One assumption is around network latency and how many generals are sending and receiving up-to-date information. The other assumption is, somewhat paradoxically, around how many generals are traitors. When programming the robot, one needs to program it for a certain fault tolerance (what percentage of generals are lying) threshold. The system is designed to be able to keep running effectively even if one of the programmed assumptions is incorrect. It's only when both are incorrect that the robot will break.
The good news and the bad news
The good news is that this robot can be successful even if one of the assumptions is incorrect. It will only break down if both are incorrect. Significantly, it can also operate in situations where more than half of all generals are traitors, theoretically achieving 99% (or higher) fault tolerance. It does this by sending out information on its findings as it goes, so all the generals are constantly chatting about what the robot has discovered while it works.
The catch is that for it to actually work, the two set assumptions need to mirror each other. So if you want to be on the safe side and assume a high-treachery environment, you must also assume potentially unrealistically low latency. This means it's hard for the robot to operate in a simultaneously high latency and highly-traitorous environment.
Buterin partially gets around this by suggesting a dynamic system that can adjust to exiting network conditions and respond accordingly by undoing some of the incorrect parts of the story if it's discovered that a treacherous general has been getting away with lies.
You can look at any cryptocurrency through the Byzantine General problem to get a better understanding of the differences between protocols and how secure, or insecure, a network is without getting too technical.
This can be applied to almost any cryptocurrency. Just look at how generals are chosen and how they tell their stories.
- Bitcoin: Proof of work as above.
- Ethereum: Currently proof of work as above, but working on implementing proof of stake, also as above.
- EOS: There are 21 generals who were promoted to the position in a sham election. They are able to lie with impunity and there are no mechanisms to stop collusion. If 15 of 21 generals tell the same lie, it becomes the truth. Network security runs on the honour system.
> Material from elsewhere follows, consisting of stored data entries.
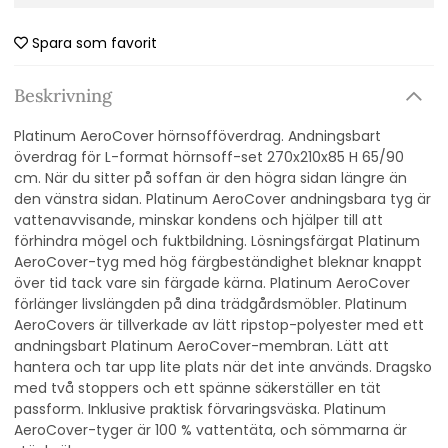
Spara som favorit
Beskrivning
Platinum AeroCover hörnsofföverdrag. Andningsbart
överdrag för L-format hörnsoff-set 270x210x85 H 65/90
cm. När du sitter på soffan är den högra sidan längre än
den vänstra sidan. Platinum AeroCover andningsbara tyg är
vattenavvisande, minskar kondens och hjälper till att
förhindra mögel och fuktbildning. Lösningsfärgat Platinum
AeroCover-tyg med hög färgbeständighet bleknar knappt
över tid tack vare sin färgade kärna. Platinum AeroCover
förlänger livslängden på dina trädgårdsmöbler. Platinum
AeroCovers är tillverkade av lätt ripstop-polyester med ett
andningsbart Platinum AeroCover-membran. Lätt att
hantera och tar upp lite plats när det inte används. Dragsko
med två stoppers och ett spänne säkerställer en tät
passform. Inklusive praktisk förvaringsväska. Platinum
AeroCover-tyger är 100 % vattentäta, och sömmarna är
- IOTA: Each separate IoT-connected device is a gossipy general. Each time a general wants to pass along information, they're required to listen to two other randomly-selected generals' information. Eventually, the generals will theoretically gossip themselves to consensus.
- XRP: Anyone can become a general in XRP as long as the other generals are willing to trust them. Most of the generals to date are banks and tech companies. Theoretically, Ripple is just another general, but in practice it might have played an outsized role by cultivating the list of trusted generals that has become the de-facto standard.
Disclosure: At the time of writing, the author holds ETH, IOTA, ICX, VET, XLM, BTC and ADA.